[ Home | Staff & Contacts | HiFi Playground | Listening tests | DIY & Tweakings | Music & Books ]

Boardman 33 1/3 V2

[Cottage industry style]

33.3 V2 Limited Edition phono pre-amplifier

[Italian version]

Product: [the new] GRAMOPHONE Pre Amplifier 33.3 V2 Limited Edition
Manufacturer: Haden Boardman - UK
Country of Origin: Lancashire
Approx. price: HB 33.3 V2 UKP 451 or 550€ (YMMV)
Availability: direct from manufacturer
Reviewer: Mark Wheeler - TNT UK
Reviewed: March 2013

Introduction

The GRAMOPHONE Pre Amplifier 33.3 V2 Limited Edition, hereafter referred to merely as HB 33.3, is another British maverick solution, of impeccable pedigree, to that most difficult of tasks, the amplification and equalisation of puny pick-up cartridge voltages to line level while simultaneously cranking the signal through a compound curve EQ roughly equating to a 6dB per octave bass-boost-treble-cut. This task is SO MUCH MORE DIFFICULT than any other in analogue audio. It is the equivalent of amplifying a microphone signal while the bass is turned full up +10 (+11 on Spinal Tap's PA) and the treble -10.
"How can we avoid being deafened by 50Hz?" scream plebs, stage left.
Precisely the challenge (although YMMV = your mains may vary to 60Hz in some places), replieth ye olde scribe.

So the power supply (psu) has to be mint. Clean. Pure. Given that aforementioned EQ, ripple has to be at least 21dB better than the Radiotron Designers Handbook recommends for microphones, in order to have equal mains hum rejection for a magnetic cartridge. The 33.3 PSU is sited outboard to exclude any intrusion of stray AC (alternating current) hum within the main 33.3 chassis. The psu features a double Pi filter for smoothing, so called because it is like two Pi filters with a shared leg. Pi filters are so called because when drawn their series and parallel components resemble the Greek letter pi, Π. The 33.3's Wigan origins do not explain why Haden uses more pies, although Wigan is home to the annual World Pie Eating Championship. No pies were harmed in the making of this power supply.

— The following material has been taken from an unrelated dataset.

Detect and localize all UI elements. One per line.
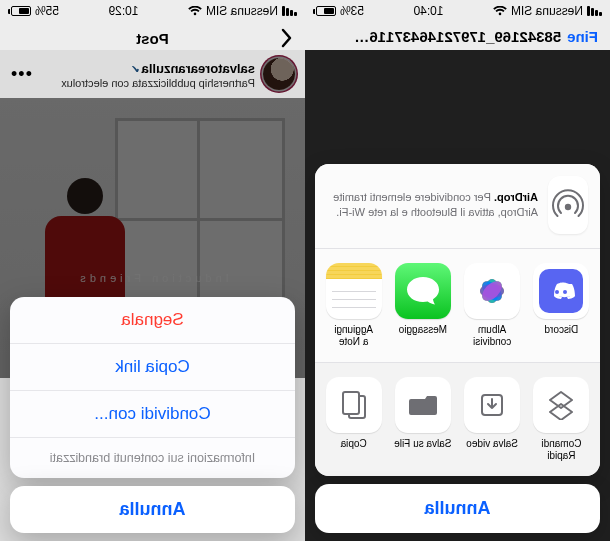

[Gram for gram more valuable than?]

The result is a very quiet, all valve (yes they are "tube" types, being ECC83/12AX7, a medium mu, high gain B9a 'miniature' compared to bulbous GT equivalents) double triode, so called because there are two identical valves in each glass envelope. This has probably been the most popular UK choice for phono pre-amps since the great valve revival of the 1980s. Coincidentally the ECC83 has a gain of around 100x, which is what the whole Gram 33.3 achieves net of the feedback in its active RIAA stage. Around 2 million ECC83/12AX7 are still produced every year (mostly in China or the former Soviet Union countries) so spares will never be a problem and tube rolling only costs pairs.

The Gramophone 33.3 designer and builder Haden Boardman should need no introduction to the world's Garrard 301/401 afficionados. As one of the principle UK voices most responsible for the revival of this turntable, Haden has much for which to be thanked. Indeed, in Europe the 401/301 family has come close to the cult status they already enjoyed in parts of Asia, after decades of dismissal by the subchassis worshipping European Audiophile Turntable Hegemony. On this side of the pond, anything with less than 3 springs between platter/arm and planet surface was burned at the stake with its owner during the 80s and early 90s. The AR may have started the trend, but bouncy Thorens, Transcriptors, Leak, Ariston, Michell, Linn, Fons, The Source, Systemdeck, Pink Triangle, ad infinitum (they're still coming) hammered nails in the coffin of the old idler drive decks like the Garrards, 124s and Lencos.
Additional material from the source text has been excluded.